Sun Feifei, Yang Shupeng, Zhang Huiyan, Zhou Jinhui, Li Yi, Zhang Jinzhen, Jin Yue, Wang Zhanhui, Li Yanshen, Shen Jianzhong, Zhang Suxia, Cao Xingyuan
College of Veterinary Medicine and Beijing Laboratory for Food Quality and Safety, Beijing Key Laboratory of Detection Technology for Animal-Derived Food Safety, National Reference Laboratory of Veterinary Drug Residues, China Agricultural University , Beijing 100193, People's Republic of China.
Bee Research Institute and Bee Product Quality Supervision and Testing Center, Laboratory of Risk Assessment for Quality and Safety of Bee Products, Ministry of Agriculture, Chinese Academy of Agricultural Sciences , Beijing 100093, People's Republic of China.
J Agric Food Chem. 2017 Jan 11;65(1):199-207. doi: 10.1021/acs.jafc.6b04377. Epub 2016 Dec 27.
Tiamulin is an antimicrobial widely used in veterinary practice to treat dysentery and pneumonia in pigs and poultry. However, knowledge about the metabolism of tiamulin is very limited in farm animals. To better understand the biotransformation of tiamulin, in the present study, in vitro and in vivo metabolites of tiamulin in rats, chickens, swine, goats, and cows were identified and elucidated using ultra-high performance liquid chromatography coupled to quadrupole/time-of-flight. As a result, a total of 26 metabolites of tiamulin, identified in vitro and in vivo, and majority of metabolites were revealed for the first time. In all farm animals, tiamulin undergoes phase I metabolic routes of hydroxylation in the mutilin part (the ring system), S-oxidation and N-deethylation on side chain, and no phase II metabolite was detected. Among these, 2β- and 8α-hydroxylation and N-deethylation were the main metabolic pathways of tiamulin in farm animals. In addition, we have put forward that 8a-hydroxy-tiamulin and 8a-hydroxy-N-deethyl-tiamulin could be hydroxylated into 8a-hydroxy-mutilin, the marker residue of tiamulin in swine. Furthermore, a significant interspecies difference was observed on the metabolism of tiamulin among various farm animals. The possible marker residues for tiamulin in swine were 8α-hydroxy-tiamulin, N-deethyl-tiamulin, and 8α-hydroxy-N-deethyl-tiamulin, which were consistent with the hypothesis proposed by the European Agency for the Evaluation of Medicinal Products. However, results in present study indicated that three metabolites (2β-hydroxy-tiamulin, N-deethyl-tiamulin, and 2β-hydroxy-N-deethyl-tiamulin) of tiamulin in chickens had larger yields, which implied that 2β-hydroxy-mutilin or N-deethyl-tiamulin was more likely to be regarded as the potential marker residue of tiamulin in chickens.

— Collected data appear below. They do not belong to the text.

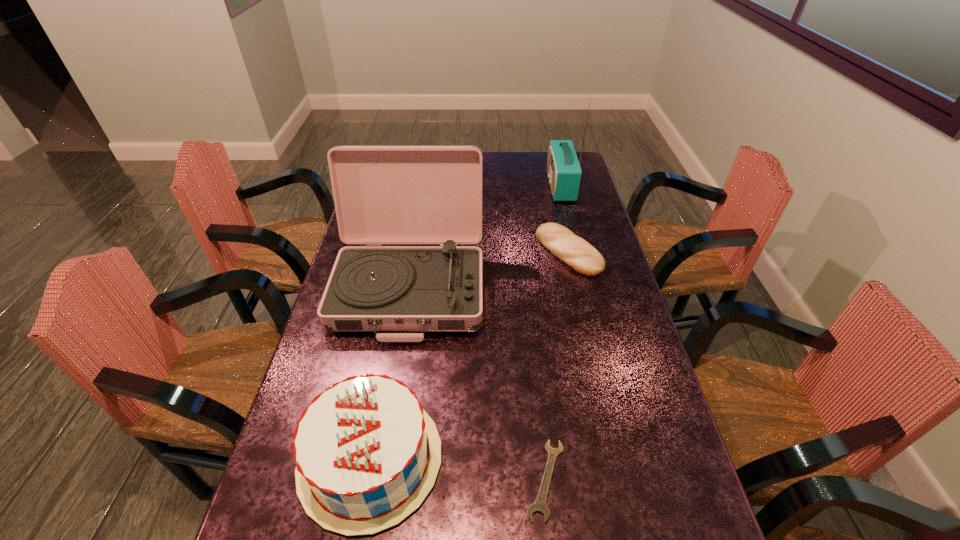 Find the location of a particular element. This screenshot has height=540, width=960. vacant space located 0.060m on the right of the third tallest object is located at coordinates (468, 459).

Identify the location of free spot located 0.290m on the back of the bread. point(554,187).

You are a GUI agent. You are given a task and a screenshot of the screen. Output one action in this format:
    pyautogui.click(x=<x>, y=<y>)
    Task: Click on the free space located on the left of the third object from right to left
    
    Given the screenshot: What is the action you would take?
    pyautogui.click(x=426, y=480)

You are a GUI agent. You are given a task and a screenshot of the screen. Output one action in this format:
    pyautogui.click(x=<x>, y=<y>)
    Task: Click on the object that is at the far edge
    
    Given the screenshot: What is the action you would take?
    pyautogui.click(x=564, y=172)

Locate an element on the screen. The image size is (960, 540). record player that is positioned at the left edge is located at coordinates (382, 194).

Find the location of a particular element. The height and width of the screenshot is (540, 960). birthday cake that is at the left edge is located at coordinates click(x=367, y=454).

Locate an element on the screen. radio receiver present at the right edge is located at coordinates (564, 172).

The height and width of the screenshot is (540, 960). Find the location of `bread that is positioned at the right edge`. bread that is positioned at the right edge is located at coordinates (573, 250).

Find the location of a particular element. object at the far right corner is located at coordinates (564, 172).

In the image, there is a desktop. In order to click on vacant space at the far edge in this screenshot , I will do `click(513, 179)`. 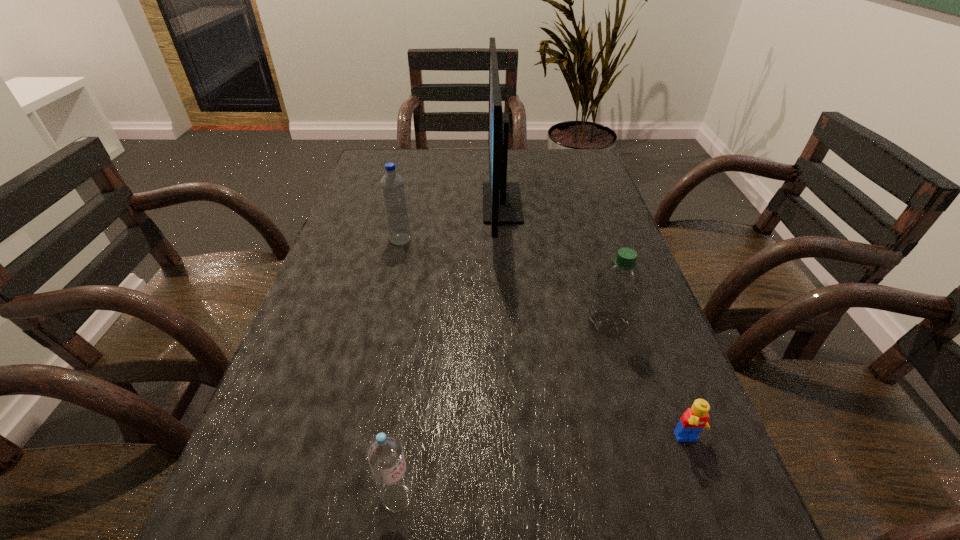 Where is `vacant space that satisfies the following two spatial constraints: 1. on the screen side of the computer monitor; 2. on the front side of the leftmost water bottle`? This screenshot has height=540, width=960. vacant space that satisfies the following two spatial constraints: 1. on the screen side of the computer monitor; 2. on the front side of the leftmost water bottle is located at coordinates (505, 240).

In order to click on vacant space that satisfies the following two spatial constraints: 1. on the screen side of the computer monitor; 2. on the front side of the nearest object in this screenshot , I will do `click(523, 497)`. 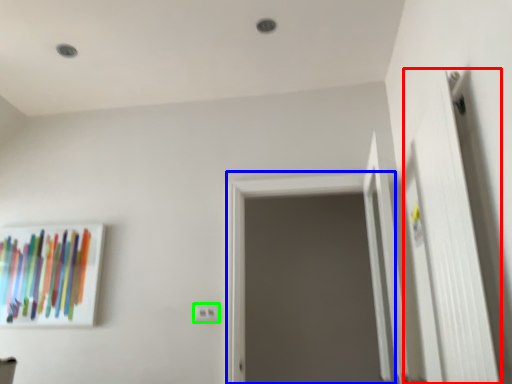 Question: Which object is positioned closest to door (highlighted by a red box)? Select from screen door (highlighted by a blue box) and electric outlet (highlighted by a green box).

Choices:
 (A) screen door
 (B) electric outlet

Answer: (A) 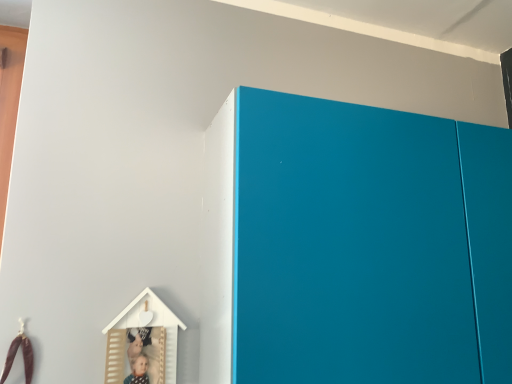 Question: From the image's perspective, would you say white matte wooden house at lower left, arranged as the second toy when viewed from the left, is positioned over matte blue cabinet at upper right?

Choices:
 (A) yes
 (B) no

Answer: (B)

Question: Is matte blue cabinet at upper right at the back of white matte wooden house at lower left, which is the 1th toy from right to left?

Choices:
 (A) no
 (B) yes

Answer: (A)

Question: Is matte blue cabinet at upper right completely or partially inside white matte wooden house at lower left, arranged as the second toy when viewed from the left?

Choices:
 (A) yes
 (B) no

Answer: (B)

Question: Is white matte wooden house at lower left, arranged as the second toy when viewed from the left, far away from matte blue cabinet at upper right?

Choices:
 (A) no
 (B) yes

Answer: (A)

Question: Does white matte wooden house at lower left, which is the 1th toy from right to left, have a larger size compared to matte blue cabinet at upper right?

Choices:
 (A) yes
 (B) no

Answer: (B)

Question: Considering the positions of brown leather toy at lower left, the 1th toy when ordered from left to right, and white matte wooden house at lower left, which is the 1th toy from right to left, in the image, is brown leather toy at lower left, the 1th toy when ordered from left to right, taller or shorter than white matte wooden house at lower left, which is the 1th toy from right to left,?

Choices:
 (A) tall
 (B) short

Answer: (B)

Question: Would you say brown leather toy at lower left, the 2th toy from the right, is to the left or to the right of white matte wooden house at lower left, which is the 1th toy from right to left, in the picture?

Choices:
 (A) left
 (B) right

Answer: (A)

Question: From the image's perspective, is brown leather toy at lower left, the 2th toy from the right, located above or below white matte wooden house at lower left, arranged as the second toy when viewed from the left?

Choices:
 (A) below
 (B) above

Answer: (A)

Question: Looking at their shapes, would you say brown leather toy at lower left, the 2th toy from the right, is wider or thinner than white matte wooden house at lower left, arranged as the second toy when viewed from the left?

Choices:
 (A) thin
 (B) wide

Answer: (A)

Question: Visually, is matte blue cabinet at upper right positioned to the left or to the right of brown leather toy at lower left, the 2th toy from the right?

Choices:
 (A) right
 (B) left

Answer: (A)

Question: In terms of width, does matte blue cabinet at upper right look wider or thinner when compared to brown leather toy at lower left, the 1th toy when ordered from left to right?

Choices:
 (A) thin
 (B) wide

Answer: (B)

Question: Considering the positions of point (440, 306) and point (19, 319), is point (440, 306) closer or farther from the camera than point (19, 319)?

Choices:
 (A) closer
 (B) farther

Answer: (B)

Question: Considering their positions, is matte blue cabinet at upper right located in front of or behind brown leather toy at lower left, the 1th toy when ordered from left to right?

Choices:
 (A) behind
 (B) front

Answer: (B)

Question: Is brown leather toy at lower left, the 2th toy from the right, to the left or to the right of matte blue cabinet at upper right in the image?

Choices:
 (A) right
 (B) left

Answer: (B)

Question: From a real-world perspective, is brown leather toy at lower left, the 2th toy from the right, positioned above or below matte blue cabinet at upper right?

Choices:
 (A) above
 (B) below

Answer: (B)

泰妙菌素是一种在兽医实践中广泛用于治疗猪和家禽痢疾及肺炎的抗菌药物。然而,关于泰妙菌素在农场动物体内的代谢情况,人们了解得非常有限。为了更好地理解泰妙菌素的生物转化过程,在本研究中,我们利用超高效液相色谱与四极杆/飞行时间质谱联用技术,对大鼠、鸡、猪、山羊和奶牛体内外的泰妙菌素代谢产物进行了鉴定和阐释。结果表明,共鉴定出26种泰妙菌素的体内外代谢产物,其中大多数代谢产物是首次被发现。在所有农场动物中,泰妙菌素在截短侧耳素部分(环系统)经历I相羟基化代谢途径,侧链发生S-氧化和N-去乙基化反应,未检测到II相代谢产物。其中,2β-和8α-羟基化以及N-去乙基化是泰妙菌素在农场动物体内的主要代谢途径。此外,我们还提出8a-羟基泰妙菌素和8a-羟基-N-去乙基泰妙菌素可被羟基化为8a-羟基截短侧耳素,这是泰妙菌素在猪体内的标记残留物。此外,在不同农场动物中观察到泰妙菌素代谢存在显著的种间差异。猪体内泰妙菌素可能的标记残留物为8α-羟基泰妙菌素、N-去乙基泰妙菌素和8α-羟基-N-去乙基泰妙菌素,这与欧洲药品评估局提出的假设一致。然而,本研究结果表明,鸡体内泰妙菌素的三种代谢产物(2β-羟基泰妙菌素、N-去乙基泰妙菌素和2β-羟基-N-去乙基泰妙菌素)产量较高,这意味着2β-羟基截短侧耳素或N-去乙基泰妙菌素更有可能被视为鸡体内泰妙菌素的潜在标记残留物。